The democratization of the production of media was thus not accompanied by an equivalent democratization of the distribution of media. Freedom of the press applies only to those who own a printing press.46 The publication of books and newspapers involves a high cost of entry. Thus, those industries evolved into a few-to-many communication system in which a few entrepreneurs produced the books and newspapers which were read by millions of readers. The history of newspapers is thus the story of powerful moguls - Randolph Hearst, Robert Maxwell, Conrad Black, etc. - who gain enormous power because of their access to a huge audience.

An alternative system using this second generation of media evolved into the Post Office. Everyone has access to this system and can be the source as well as the destination. Here the story is not of powerful moguls but of creative visionaries - Benjamin Franklin who first conceived the idea in 1732, Rowland Hill who initiated a simple system of payment in 1837 (pay by weight rather than by the number of sheets of paper or the distance the paper was transported), Jacob Perkins who invented the postage stamp in 1840,47 Henry Cole who invented the Christmas card in 1843, Baron Paul Julius von Reuter who thought of the pigeon post in 1849, William Hepburn Russell who started the pony express in 1860, and some unheralded genius at the British Post Office who invented the postcard in 1870.

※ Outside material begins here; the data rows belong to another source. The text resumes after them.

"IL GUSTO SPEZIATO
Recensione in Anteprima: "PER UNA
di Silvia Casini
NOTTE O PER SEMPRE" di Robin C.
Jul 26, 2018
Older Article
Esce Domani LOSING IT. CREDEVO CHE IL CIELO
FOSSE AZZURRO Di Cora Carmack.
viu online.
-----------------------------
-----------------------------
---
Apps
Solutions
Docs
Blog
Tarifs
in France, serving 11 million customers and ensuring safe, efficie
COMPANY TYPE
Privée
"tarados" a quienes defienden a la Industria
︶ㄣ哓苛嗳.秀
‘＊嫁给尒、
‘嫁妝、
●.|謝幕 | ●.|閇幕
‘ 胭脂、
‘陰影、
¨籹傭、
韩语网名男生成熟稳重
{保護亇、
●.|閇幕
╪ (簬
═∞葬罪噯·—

With each generation of media, we will find that it can be used in autocratic or democratic ways. The newspaper industry and the post office are the autocratic and democratic options within the second generation, and we will see that television and telephone are the autocratic and democratic options in the third generation. We are currently witnessing the autocratic and democratic forces battling for control of multimedia and the internet.

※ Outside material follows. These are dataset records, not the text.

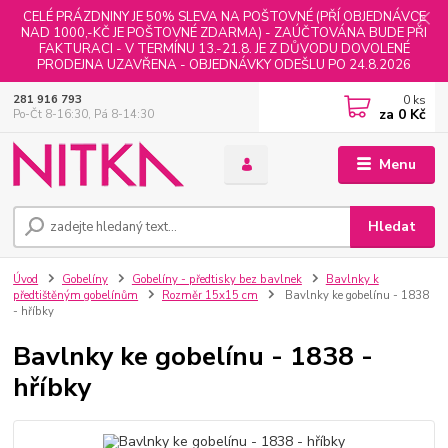
CELÉ PRÁZDNINY JE 50% SLEVA NA POŠTOVNÉ (PŘÍ OBJEDNÁVCE
NAD 1000,-KČ JE POŠTOVNÉ ZDARMA) - ZAÚČTOVÁNA BUDE PŘI
FAKTURACI - V TERMÍNU 13.-21.8. JE Z DŮVODU DOVOLENÉ
PRODEJNA UZAVŘENA - OBJEDNÁVKY ODEŠLU PO 24.8.2026
0
ks
281 916 793
za
0 Kč
Po-Čt 8-16:30, Pá 8-14:30
Menu
Hledat
Úvod
Gobelíny
Gobelíny - předtisky bez bavlnek
Bavlnky k
předtištěným gobelínům
Rozměr 15x15 cm
Bavlnky ke gobelínu - 1838
- hříbky
Bavlnky ke gobelínu - 1838 -
hříbky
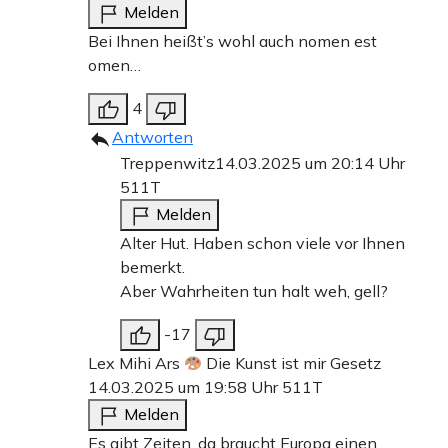
Melden
Bei Ihnen heißt’s wohl auch nomen est
omen…
4
Antworten
Treppenwitz
14.03.2025 um 20:14 Uhr
511T
Melden
Alter Hut. Haben schon viele vor Ihnen
bemerkt.
Aber Wahrheiten tun halt weh, gell?
-17
Lex Mihi Ars
Die Kunst ist mir Gesetz
14.03.2025 um 19:58 Uhr
511T
Melden
Es gibt Zeiten, da braucht Europa einen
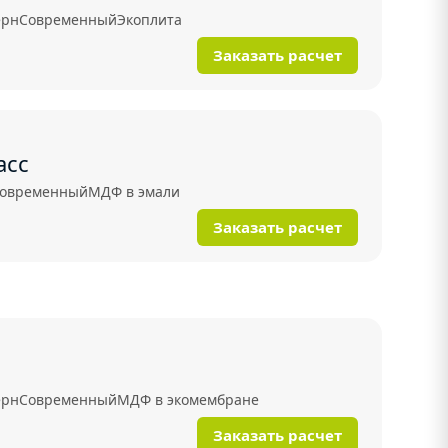
ерн
Современный
Экоплита
Заказать расчет
асс
овременный
МДФ в эмали
Заказать расчет
ерн
Современный
МДФ в экомембране
Заказать расчет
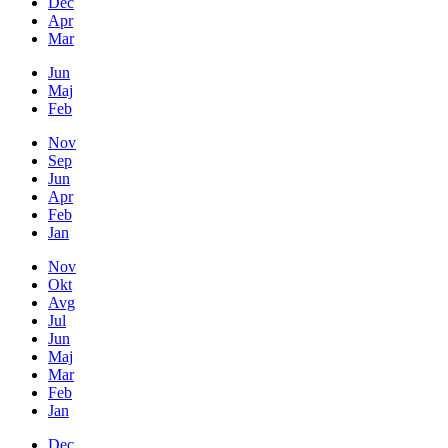
Dec
Apr
Mar
Jun
Maj
Feb
Nov
Sep
Jun
Apr
Feb
Jan
Nov
Okt
Avg
Jul
Jun
Maj
Mar
Feb
Jan
Dec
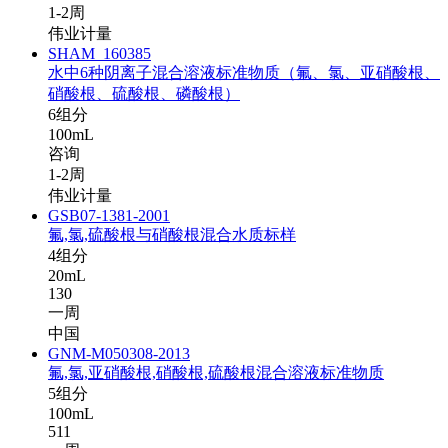
1-2周
伟业计量
SHAM_160385
水中6种阴离子混合溶液标准物质（氟、氯、亚硝酸根、
硝酸根、硫酸根、磷酸根）
6组分
100mL
咨询
1-2周
伟业计量
GSB07-1381-2001
氟,氯,硫酸根与硝酸根混合水质标样
4组分
20mL
130
一周
中国
GNM-M050308-2013
氟,氯,亚硝酸根,硝酸根,硫酸根混合溶液标准物质
5组分
100mL
511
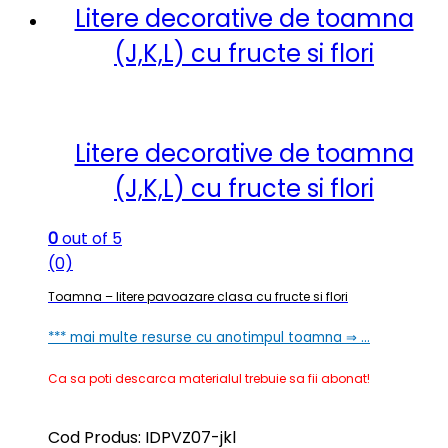
Litere decorative de toamna
(J,K,L) cu fructe si flori
Litere decorative de toamna
(J,K,L) cu fructe si flori
0
out of 5
(0)
Toamna – litere pavoazare clasa cu fructe si flori
*** mai multe resurse cu anotimpul toamna ⇒ …
Ca sa poti descarca materialul trebuie sa fii abonat!
Cod Produs: IDPVZ07-jkl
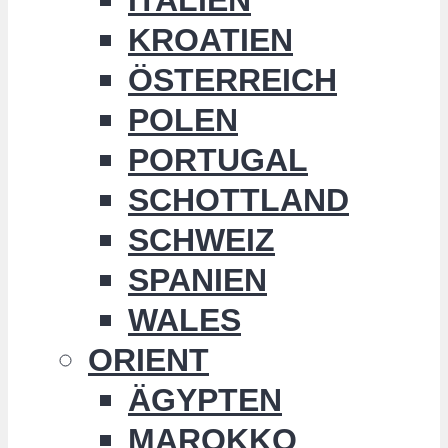
KROATIEN
ÖSTERREICH
POLEN
PORTUGAL
SCHOTTLAND
SCHWEIZ
SPANIEN
WALES
ORIENT
ÄGYPTEN
MAROKKO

43   My friend, Don Kingsbury, disapproves of the iconic representations on buttons in the Macintosh Operating System because they are a regression to an ancient inefficient system. As those icons proliferate, I'm beginning to see his point. "Cut", "Copy", "Paste" are easier to read than the various alternative iconic systems which have emerged. In newer programs, the user can find out what an obscure icon means by passing the mouse over it. Jef Raskin, the genius behind the Macintosh interface, who now argues that even this simple interface is too complex, points out that you may as well then replace the icon with its meaning [RASKIN].

44   Even silent reading was an innovation during this period. St. Augustine expressed amazement that St. Ambrose could read without moving his lips [MANGUEL, Page 42]. More recently, we have acquired the art of reading erotica without moving our hips.

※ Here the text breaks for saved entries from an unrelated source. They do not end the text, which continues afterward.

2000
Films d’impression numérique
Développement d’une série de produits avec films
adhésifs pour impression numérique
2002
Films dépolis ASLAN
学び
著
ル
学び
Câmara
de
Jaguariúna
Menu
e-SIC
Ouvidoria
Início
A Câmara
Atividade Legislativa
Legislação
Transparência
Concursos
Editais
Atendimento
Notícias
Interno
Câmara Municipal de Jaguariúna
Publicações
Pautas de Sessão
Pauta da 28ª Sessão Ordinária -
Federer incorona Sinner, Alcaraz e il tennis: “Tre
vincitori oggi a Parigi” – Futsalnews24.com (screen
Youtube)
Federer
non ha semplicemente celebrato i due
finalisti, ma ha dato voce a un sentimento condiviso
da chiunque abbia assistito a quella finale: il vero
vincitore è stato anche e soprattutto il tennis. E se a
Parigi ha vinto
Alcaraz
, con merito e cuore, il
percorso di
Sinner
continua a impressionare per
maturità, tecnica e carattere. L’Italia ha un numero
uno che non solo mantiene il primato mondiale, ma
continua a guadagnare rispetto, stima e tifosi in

45   It also introduced an important concept into the history of technology - the QWERTY phenomenon. The traditional keyboard was designed to slow typists down, since the keys stuck when they typed too quickly. The keys no longer stick but we are stuck with the purposefully inefficient QWERTY keyboard since so many people have been trained on it.

46   I once told a friend that Conrad Black had just bought a newspaper. He said "So what? I buy a newspaper every morning". His whimsical comment nicely encapsulates the difference in power between the newspaper-buyer as source and as destination. Now, of course, the democratization of distribution is enhanced by the internet. "Publish" is just one command in one pull-down menu.

47   If you come across his first stamp - the penny black - don't use it to mail a letter. Your letter will be returned, stamped "Insufficient postage"!